The Pentagon Memorial was completed and opened to the public on the seventh anniversary of the attacks in 2008. It consists of a landscaped park with 184 benches facing the Pentagon. When the Pentagon was repaired in 2001–2002, a private chapel and indoor memorial were included, located at the spot where Flight 77 crashed into the building.
In Shanksville, a permanent Flight 93 National Memorial is planned to include a sculpted grove of trees forming a circle around the crash site, bisected by the plane's path, while wind chimes will bear the names of the victims. A temporary memorial is located 500 yards (457 m) from the crash site. New York City firefighters donated a cross made of steel from the World Trade Center and mounted on top of a platform shaped like the Pentagon. It was installed outside the firehouse on August 25, 2008.
Many other permanent memorials are being constructed elsewhere, and scholarships and charities have been established by the victims' families, along with many other organizations and private figures.
On every anniversary, in New York City, the names of the victims who died there are read out against a background of somber music.

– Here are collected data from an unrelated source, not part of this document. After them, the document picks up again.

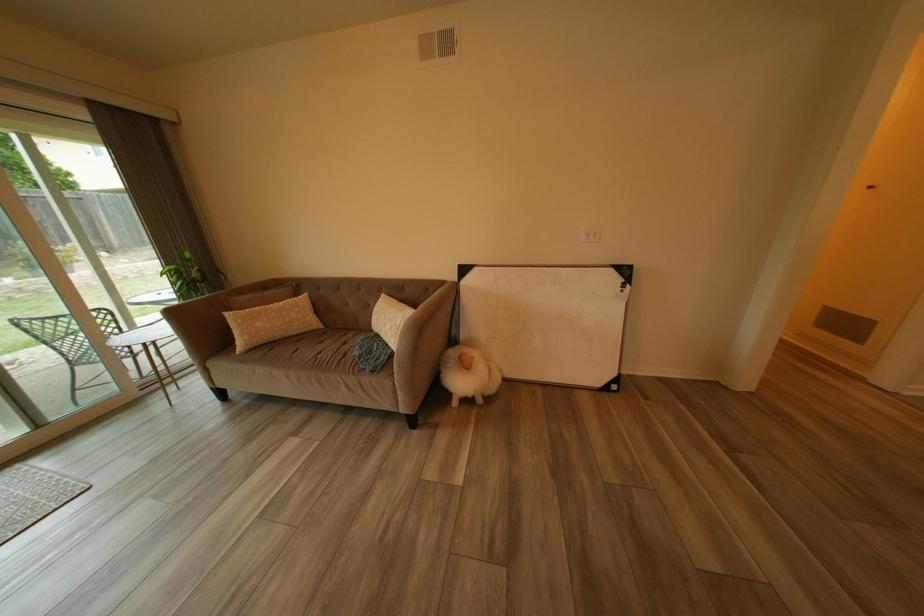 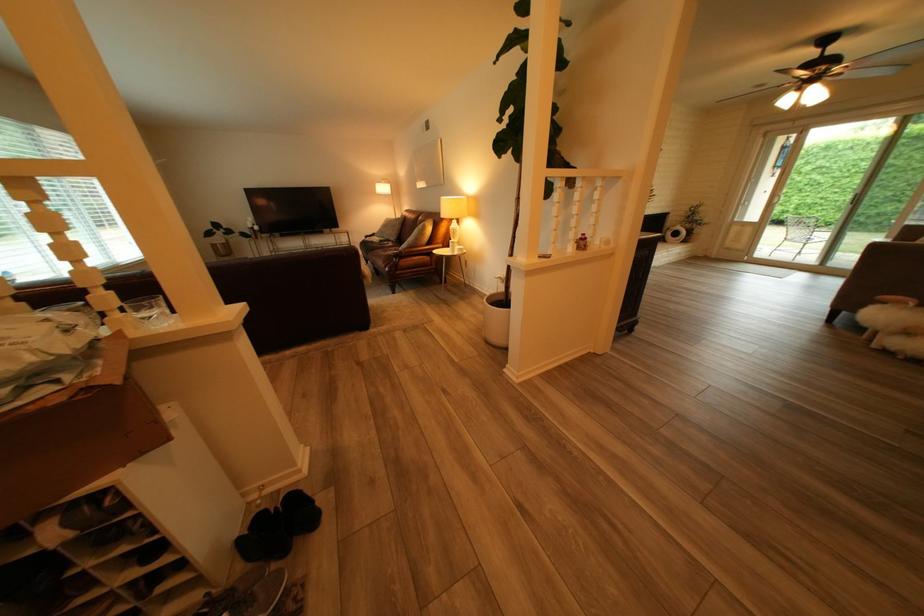 Locate, in the second image, the point that corresponds to (493,402) in the first image.

(890, 346) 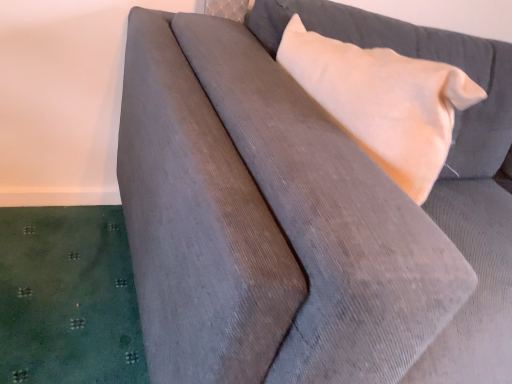 Image resolution: width=512 pixels, height=384 pixels. I want to click on corduroy beige pillow at upper right, so click(383, 101).

In order to face corduroy beige pillow at upper right, should I rotate leftwards or rightwards?

Rotate your view right by about 14.488°.

This screenshot has width=512, height=384. What do you see at coordinates (383, 101) in the screenshot? I see `corduroy beige pillow at upper right` at bounding box center [383, 101].

Find the location of `corduroy beige pillow at upper right`. corduroy beige pillow at upper right is located at coordinates (383, 101). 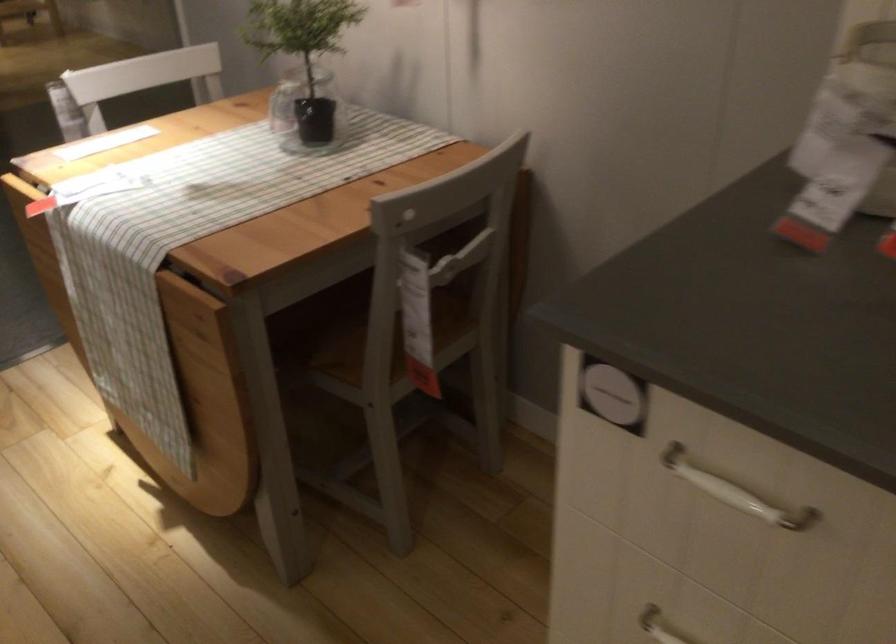 At what (x,y) coordinates should I click in order to perform the action: click on glass jar. Please return your answer as a coordinate pair (x, y). The image size is (896, 644). Looking at the image, I should click on click(x=307, y=111). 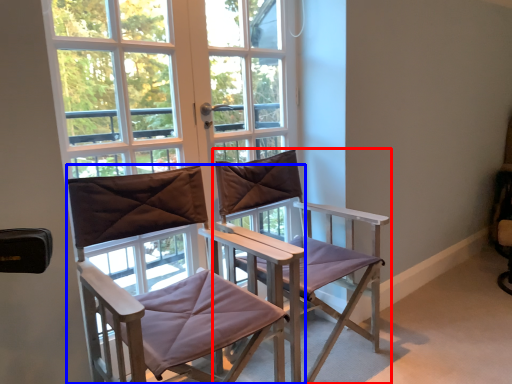 Question: Which object is further to the camera taking this photo, chair (highlighted by a red box) or chair (highlighted by a blue box)?

Choices:
 (A) chair
 (B) chair

Answer: (A) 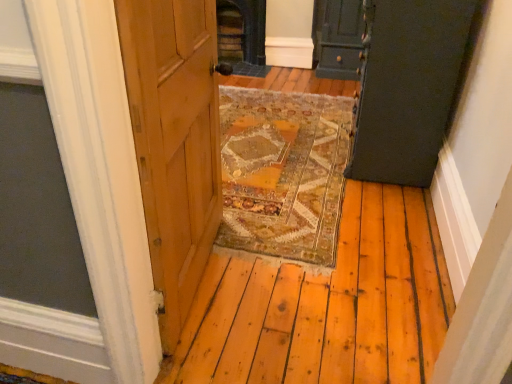 Question: Visually, is dark green wood door at upper right, the 1th door when ordered from back to front, positioned to the left or to the right of dark gray stone fireplace at center?

Choices:
 (A) right
 (B) left

Answer: (A)

Question: In terms of height, does dark green wood door at upper right, the 1th door when ordered from back to front, look taller or shorter compared to dark gray stone fireplace at center?

Choices:
 (A) tall
 (B) short

Answer: (A)

Question: Estimate the real-world distances between objects in this image. Which object is closer to the dark gray stone fireplace at center?

Choices:
 (A) dark green wood door at upper right, the 1th door when ordered from back to front
 (B) matte dark green cabinet at upper right, marked as the second door in a back-to-front arrangement

Answer: (A)

Question: Which is nearer to the dark gray stone fireplace at center?

Choices:
 (A) matte dark green cabinet at upper right, acting as the 1th door starting from the front
 (B) dark green wood door at upper right, acting as the second door starting from the front

Answer: (B) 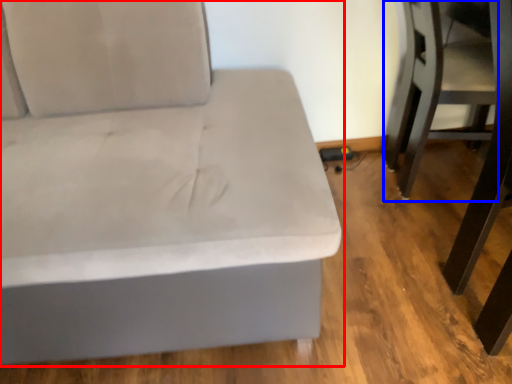 Question: Which object appears closest to the camera in this image, studio couch (highlighted by a red box) or swivel chair (highlighted by a blue box)?

Choices:
 (A) studio couch
 (B) swivel chair

Answer: (A) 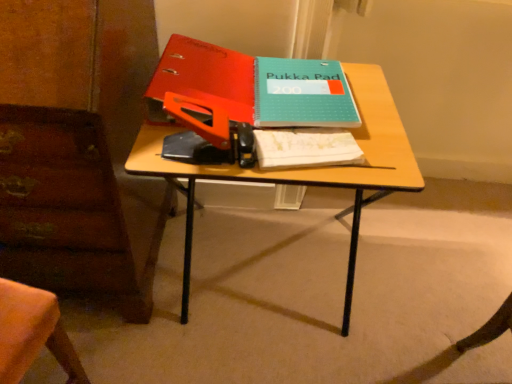 The image size is (512, 384). Identify the location of free region under wooden desk at center (from a real-world perspective). (256, 280). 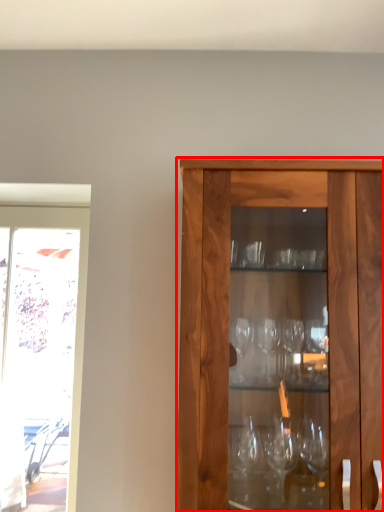 Question: From the image's perspective, considering the relative positions of cabinetry (annotated by the red box) and screen door in the image provided, where is cabinetry (annotated by the red box) located with respect to the staircase?

Choices:
 (A) above
 (B) below

Answer: (A) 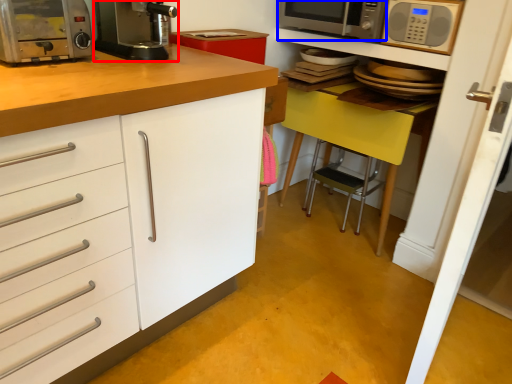 Question: Which of the following is the closest to the observer, kitchen appliance (highlighted by a red box) or microwave oven (highlighted by a blue box)?

Choices:
 (A) kitchen appliance
 (B) microwave oven

Answer: (A) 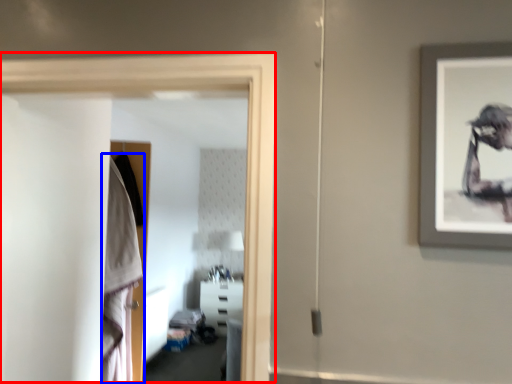 Question: Which of the following is the farthest to the observer, glass door (highlighted by a red box) or robe (highlighted by a blue box)?

Choices:
 (A) glass door
 (B) robe

Answer: (B) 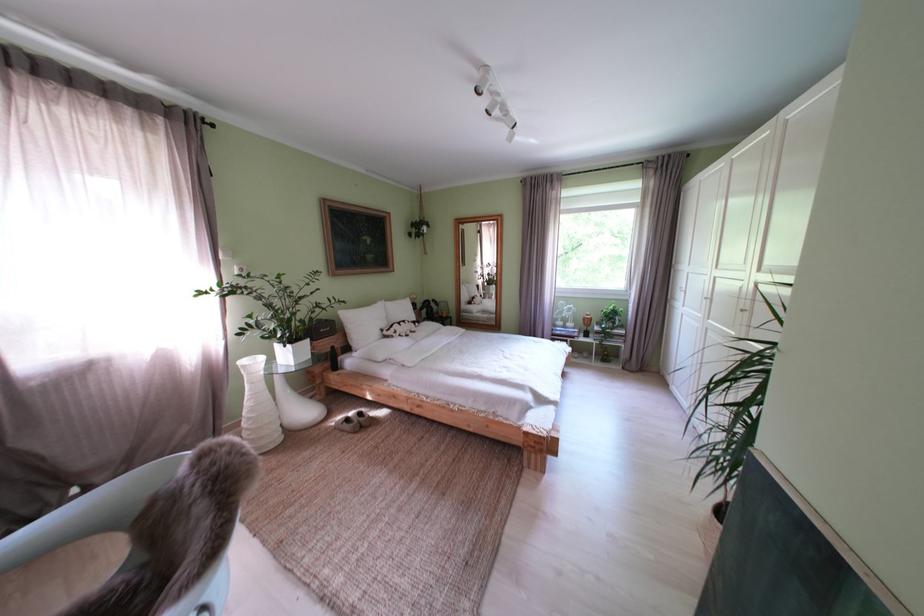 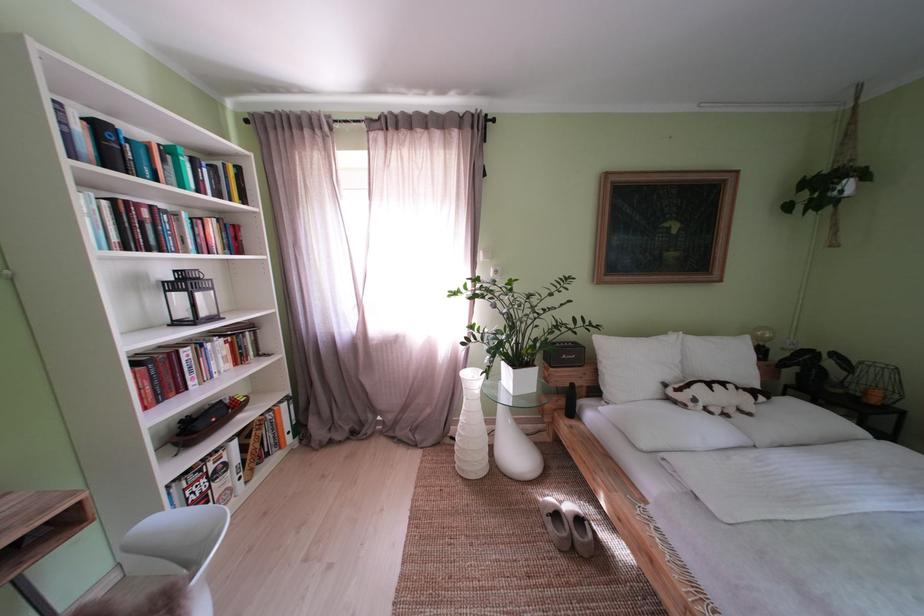 Locate, in the second image, the point that corresponds to pixel 407 338 in the first image.

(706, 406) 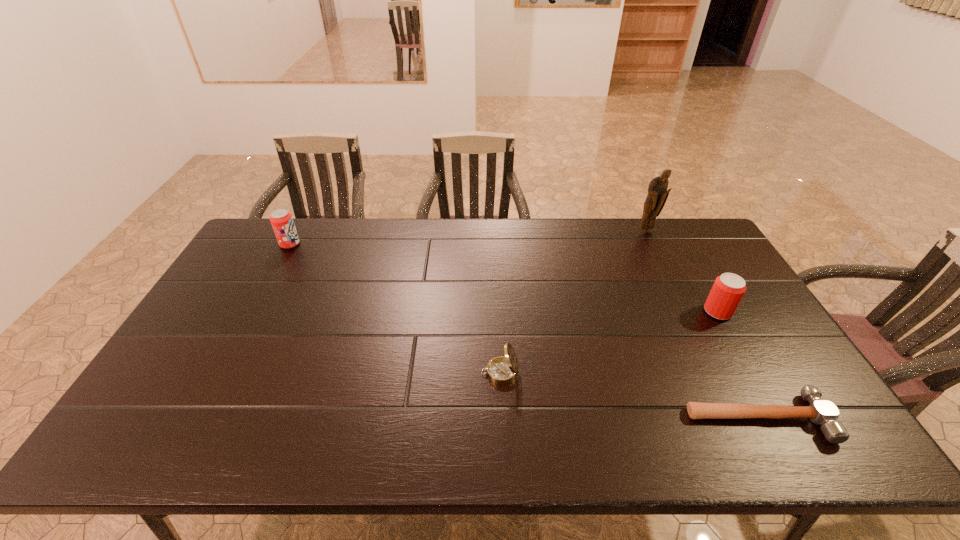 You are a GUI agent. You are given a task and a screenshot of the screen. Output one action in this format:
    pyautogui.click(x=<x>, y=<y>)
    Task: Click on the free space located on the surface of the leftmost object
    
    Given the screenshot: What is the action you would take?
    pyautogui.click(x=368, y=244)

What are the coordinates of `vacant region located on the back of the beer can` in the screenshot? It's located at (687, 257).

Where is `free space located 0.240m with the dial facing the compass`? Image resolution: width=960 pixels, height=540 pixels. free space located 0.240m with the dial facing the compass is located at coordinates (389, 373).

Find the location of a particular element. The height and width of the screenshot is (540, 960). vacant space situated with the dial facing the compass is located at coordinates (335, 373).

What are the coordinates of `vacant space located with the dial facing the compass` in the screenshot? It's located at (327, 373).

The width and height of the screenshot is (960, 540). Identify the location of vacant region located 0.080m on the left of the shortest object. (655, 417).

Locate an element on the screen. This screenshot has height=540, width=960. figurine positioned at the far edge is located at coordinates (657, 195).

This screenshot has height=540, width=960. I want to click on soda can situated at the far edge, so click(281, 220).

Find the location of `object located at the near edge`. object located at the near edge is located at coordinates (820, 412).

Find the location of a particular element. The width and height of the screenshot is (960, 540). object located in the left edge section of the desktop is located at coordinates (281, 220). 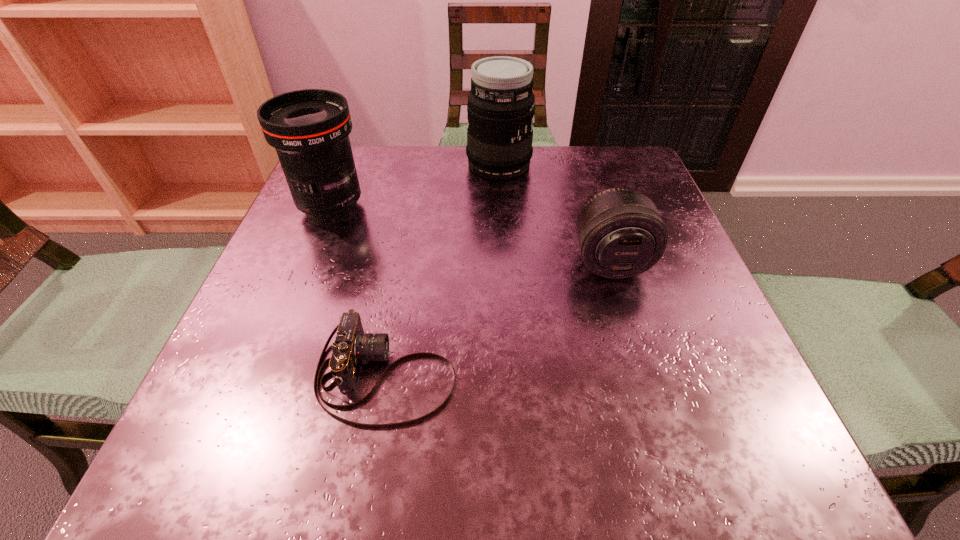 In order to click on free space located 0.310m on the front-facing side of the rightmost object in this screenshot , I will do `click(675, 472)`.

Where is `blank area located 0.220m on the front-facing side of the shortest object`? The image size is (960, 540). blank area located 0.220m on the front-facing side of the shortest object is located at coordinates (612, 374).

This screenshot has width=960, height=540. In order to click on object that is positioned at the near edge in this screenshot , I will do `click(352, 346)`.

This screenshot has width=960, height=540. I want to click on telephoto lens present at the left edge, so click(309, 128).

At what (x,y) coordinates should I click in order to perform the action: click on camera that is at the left edge. Please return your answer as a coordinate pair (x, y). This screenshot has height=540, width=960. Looking at the image, I should click on (352, 346).

Identify the location of object that is at the right edge. (620, 234).

Where is `object that is at the far left corner`? Image resolution: width=960 pixels, height=540 pixels. object that is at the far left corner is located at coordinates (309, 128).

Image resolution: width=960 pixels, height=540 pixels. I want to click on object at the near left corner, so click(x=352, y=346).

The width and height of the screenshot is (960, 540). In the image, there is a desktop. Find the location of `vacant space at the far edge`. vacant space at the far edge is located at coordinates (441, 157).

In the image, there is a desktop. Where is `vacant space at the near edge`? The width and height of the screenshot is (960, 540). vacant space at the near edge is located at coordinates (446, 475). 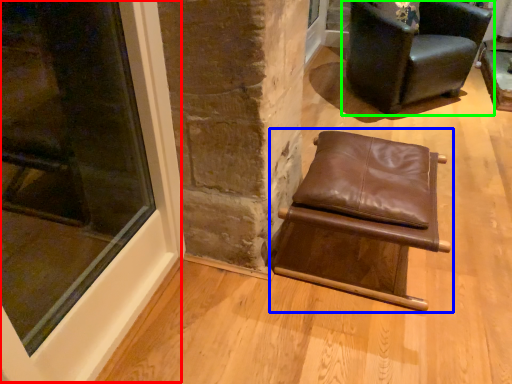 Question: Which is farther away from window (highlighted by a red box)? chair (highlighted by a blue box) or chair (highlighted by a green box)?

Choices:
 (A) chair
 (B) chair

Answer: (B) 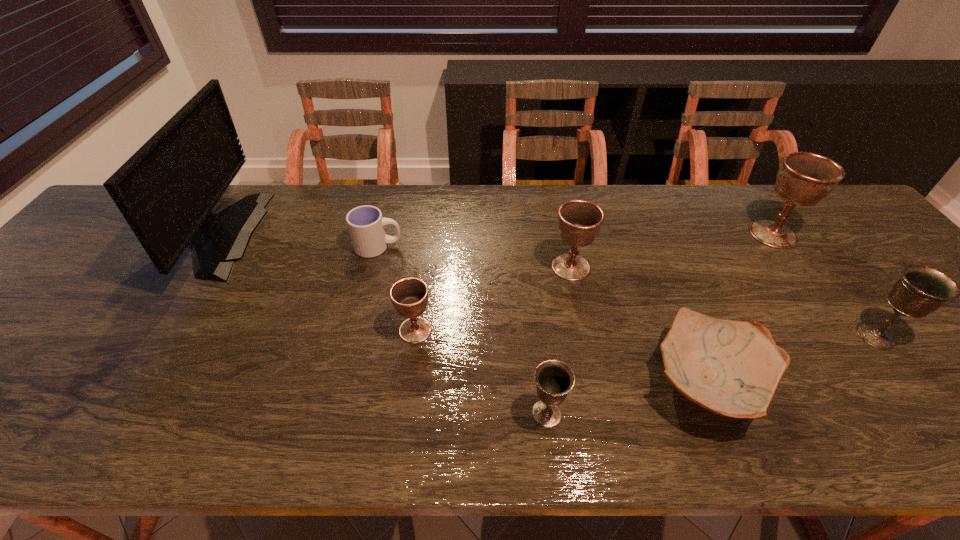 Where is `vacant space located 0.300m with the handle on the side of the seventh object from right to left`? vacant space located 0.300m with the handle on the side of the seventh object from right to left is located at coordinates (511, 247).

What are the coordinates of `free space located 0.090m on the back of the third object from right to left` in the screenshot? It's located at (674, 302).

Where is `monitor that is at the far edge`? The height and width of the screenshot is (540, 960). monitor that is at the far edge is located at coordinates [166, 190].

Locate an element on the screen. This screenshot has width=960, height=540. chalice that is positioned at the far edge is located at coordinates (804, 179).

What are the coordinates of `chalice at the near edge` in the screenshot? It's located at (554, 379).

You are a GUI agent. You are given a task and a screenshot of the screen. Output one action in this format:
    pyautogui.click(x=<x>, y=<y>)
    Task: Click on the pottery that is at the near edge
    The height and width of the screenshot is (540, 960).
    Given the screenshot: What is the action you would take?
    pyautogui.click(x=732, y=368)

Identify the location of object that is positioned at the right edge. This screenshot has height=540, width=960. (921, 290).

In the image, there is a desktop. Where is `free space at the far edge`? The width and height of the screenshot is (960, 540). free space at the far edge is located at coordinates (627, 222).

The President of the United States also attends a memorial service at the Pentagon. Smaller services are held in Shanksville, Pennsylvania, which are usually attended by the President's spouse.
Final resting place for WTC victims
Some of the World Trade Center debris was sent to the Fresh Kills Landfill on Staten Island. This landfill had been closed to new additions on March 22, 2001, but was temporarily reopened to receive and process much of the debris from the destruction of the World Trade Center. The debris contained the remains of many of the victims; much of it in the form of dust and small fragments. In August 2005, 17 plaintiffs, claiming to have support from 1,000 other relatives, filed a case in court to have the City of New York move nearly one million tons of material to another location where it would be sifted and placed in a cemetery. The lawyer for the plaintiffs stated "It comes down to this: Are we prepared to leave hundreds of body parts and human remains on top of a garbage dump?" A lawyer representing the city argued "You have to be able to particularize and say it's your body part. All that's left here is a bunch of undifferentiated dust."
On October 4, 2010, the United States Supreme Court rejected an appeal by some families of 9/11 victims to require a more thorough examination of material from the WTC site to check for human remains before disposal. They claimed that out of 1.65 million tons, 223,000 tons had either not been screened or not screened adequately, and that a landfill was not a proper resting place for material that may still contain remains of victims. City officials said that they spent 10 months carefully examining the material for human remains before sending it to the landfill. Lower federal courts had already rejected the lawsuit by the families against the City of New York.